不可能が可能に!!

新しい有機合成反応の開発

 現在までに数多くの有用な有機化学反応が開発されてきました。光延(みつのぶ)反応はその一つです。アルコールを予め活性化することなく、求核剤と脱水縮合できる優れた方法です。しかし、反応には限界がありました。求核剤のpKaが大きすぎる(13以上)と反応が進行しないのです。私達はこの制約を緩和できる新しい試薬を開発しました。これにより、これまで全く得られなかった化合物を満足のいく収率で得ることに成功しました。
 現在、”複数の反応点”を有するアルコールや求核剤を用いた光延反応に新試薬を使用して、位置及び化学選択的に生成物を得る反応へと展開しています。

分子認識による「平衡の逆流」を実現!!

機能性分子の設計と反応

 これまでにない全く新しい方法論に基づいた光学活性化合物の調製法を考案しました。通常、混合物を与える平衡反応を利用する方法です。
 光学活性なα-置換ケトン類は、塩基により容易に混合物(ラセミ体)になります。ここに片方のケトンと分子認識する「ホスト分子」を導入することで、安定な包接錯体が形成し、平衡を光学活性側へ移動させることができるようになりました(デラセミ化)。いわば、”平衡の逆流”現象と考えています。
 水相を有機相で仕切った「液膜」を通って、水相(供給相)にあるゲスト分子を分子認識により、受容相側に運ぶ(移送)ことのできる、働き者の「ホスト分子(キャリア分子) 」の創成も目指しています。

有機化学の醍醐味!! 面白い!!

天然有機化合物の合成

 簡単に手に入る単純な有機化合物から、より複雑な化合物へと導いていく有機合成化学は、有機化学の最も得意とする分野です。
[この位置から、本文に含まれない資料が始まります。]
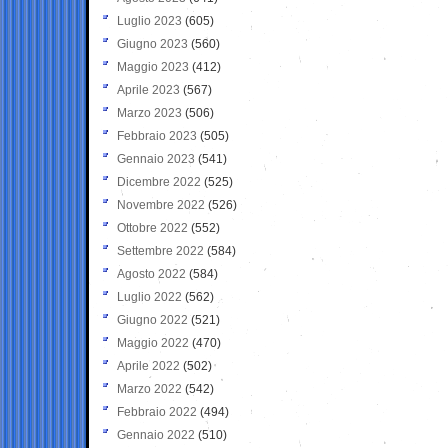
Luglio 2023
(605)
Giugno 2023
(560)
Maggio 2023
(412)
Aprile 2023
(567)
Marzo 2023
(506)
Febbraio 2023
(505)
Gennaio 2023
(541)
Dicembre 2022
(525)
Novembre 2022
(526)
Ottobre 2022
(552)
Settembre 2022
(584)
Agosto 2022
(584)
Luglio 2022
(562)
Giugno 2022
(521)
Maggio 2022
(470)
Aprile 2022
(502)
Marzo 2022
(542)
Febbraio 2022
(494)
Gennaio 2022
(510)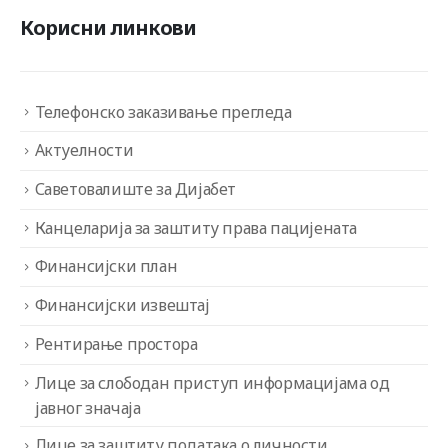
Корисни линкови
Телефонско заказивање прегледа
Актуелности
Саветовалиште за Дијабет
Канцеларија за заштиту права пацијената
Финансијски план
Финансијски извештај
Рентирање простора
Лице за слободан приступ информацијама од
јавног значаја
Лице за заштиту података о личности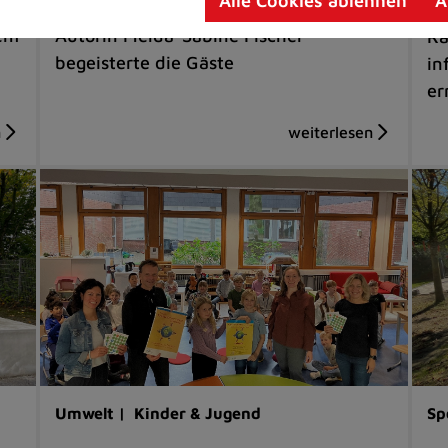
Tiefenbroich
Alle Cookies ablehnen
A
Kl
dem
Autorin Melda-Sabine Fischer
Ra
begeisterte die Gäste
in
er
Umwelt |
Kinder & Jugend
Sp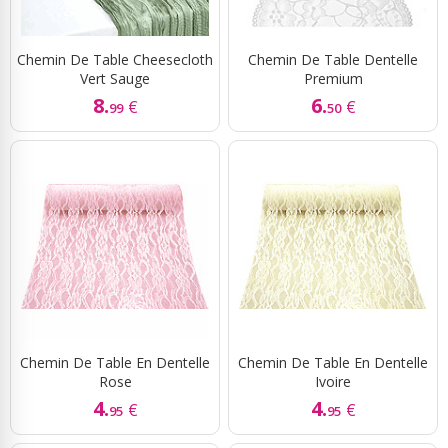
Chemin De Table Cheesecloth
Chemin De Table Dentelle
Vert Sauge
Premium
8.
6.
€
€
99
50
Chemin De Table En Dentelle
Chemin De Table En Dentelle
Rose
Ivoire
4.
4.
€
€
95
95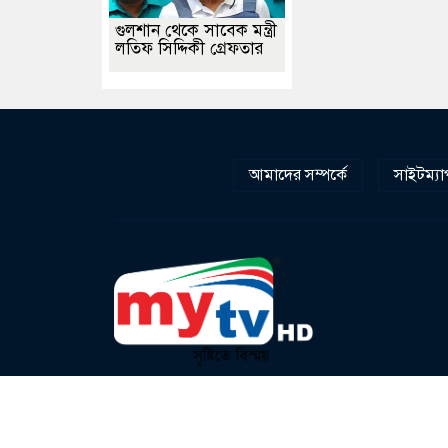
গুলশান থেকে সাবেক মন্ত্রী
লতিফ সিদ্দিকী গ্রেফতার
আমাদের সম্পর্কে
সাইটম্যা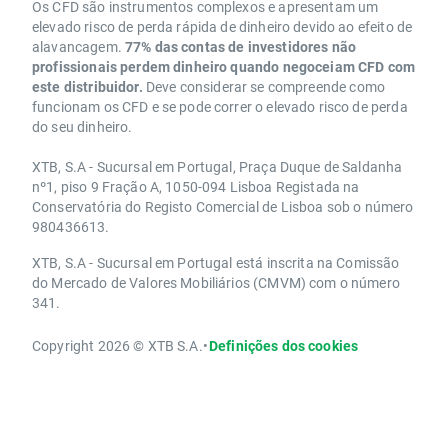
Os CFD são instrumentos complexos e apresentam um
elevado risco de perda rápida de dinheiro devido ao efeito de
alavancagem.
77% das contas de investidores não
profissionais perdem dinheiro quando negoceiam CFD com
este distribuidor.
Deve considerar se compreende como
funcionam os CFD e se pode correr o elevado risco de perda
do seu dinheiro.
XTB, S.A - Sucursal em Portugal, Praça Duque de Saldanha
nº1, piso 9 Fração A, 1050-094 Lisboa Registada na
Conservatória do Registo Comercial de Lisboa sob o número
980436613.
XTB, S.A - Sucursal em Portugal está inscrita na Comissão
do Mercado de Valores Mobiliários (CMVM) com o número
341.
Copyright 2026 © XTB S.A.
•
Definições dos cookies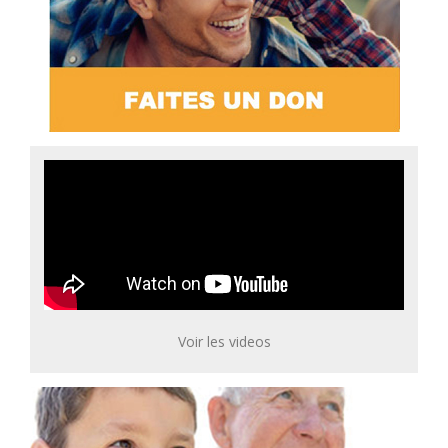
Voir les videos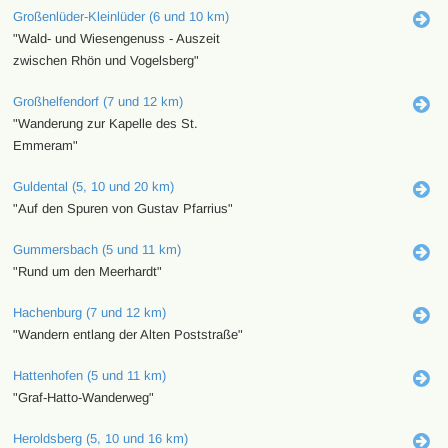
Großenlüder-Kleinlüder (6 und 10 km)
"Wald- und Wiesengenuss - Auszeit
zwischen Rhön und Vogelsberg"
Großhelfendorf (7 und 12 km)
"Wanderung zur Kapelle des St.
Emmeram"
Guldental (5, 10 und 20 km)
"Auf den Spuren von Gustav Pfarrius"
Gummersbach (5 und 11 km)
"Rund um den Meerhardt"
Hachenburg (7 und 12 km)
"Wandern entlang der Alten Poststraße"
Hattenhofen (5 und 11 km)
"Graf-Hatto-Wanderweg"
Heroldsberg (5, 10 und 16 km)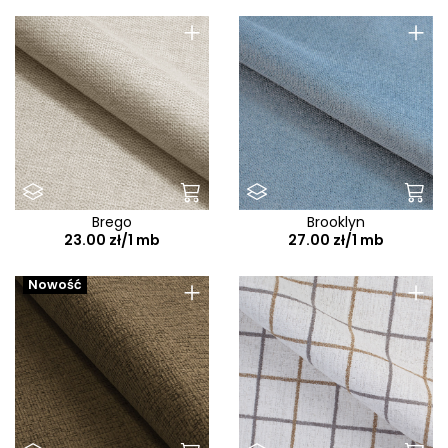
+
+
Brego
Brooklyn
23.00 zł/1 mb
27.00 zł/1 mb
+
+
Nowość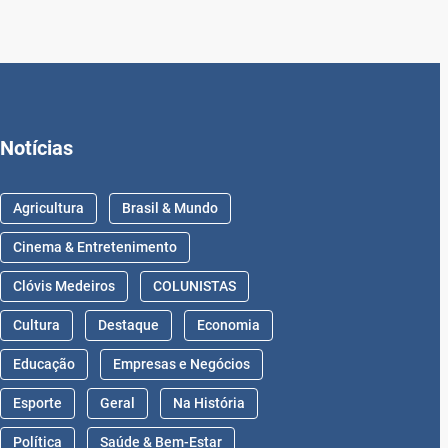
Notícias
Agricultura
Brasil & Mundo
Cinema & Entretenimento
Clóvis Medeiros
COLUNISTAS
Cultura
Destaque
Economia
Educação
Empresas e Negócios
Esporte
Geral
Na História
Política
Saúde & Bem-Estar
私達は生物活性天然物の合成に取り組んでいます。
 アブラムシに含まれる赤色色素ウロロイコナフィンA1は、抗菌活性を有しています。D-フコースとα-レゾルシン酸を出発原料として調製した2つのユニットを縮合することで、ピラノナフトキノン環を合成しました。今後、ウロロイコナフィンへと導く予定です。
 また、私達の研究室で開発した反応を利用して、窒素を含む天然物の合成しその反応の有用性を示しています。
 現在、C-グリコシド結合を持つエクスフォリアマイシンの合成を開始したところです。

不思議にせまる!!

天然有機化合物の構造決定

 世界に4,000種以上生息していると言われているアブラムシの中には、赤や黄色、緑といった鮮やかな体色をもつものが多く存在します。私達はその体色表現の原因物質である色素の研究をしています。例えば、赤色のセイタカアワダチソウヒゲナガアブラムシからは赤色の色素を、ソラマメヒゲナガアブラムシからは天然物としては珍しい緑色色素を単離・構造決定しました。現在、これらアブラムシが「なぜこのような色素をもつのか」に興味をもっています。そしてこれまでに、ある種のカビに対する生体防御因子ではないかという仮説を立てています。
 また、得られた赤色色素に酸を加えると、違うアブラムシのもつ緑色色素に変換可能なことを最近見出しました。